DIRECTIONS >>
Only the images are to be dropped; the records themselves must be repeated exactly.

····················

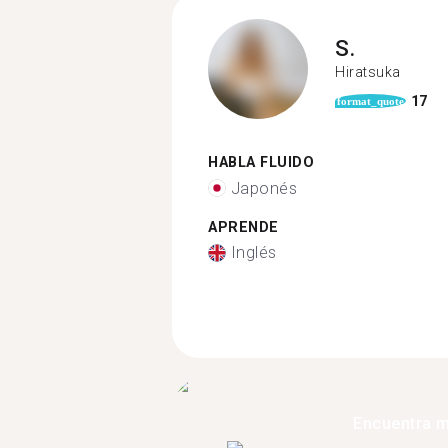
S.
Hiratsuka
17
format_quote
HABLA FLUIDO
Japonés
APRENDE
Inglés
Encuentra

····················

ANSWER TO THE PROBLEM >>
S.
Hiratsuka
17
format_quote
HABLA FLUIDO
Japonés
APRENDE
Inglés
Encuentra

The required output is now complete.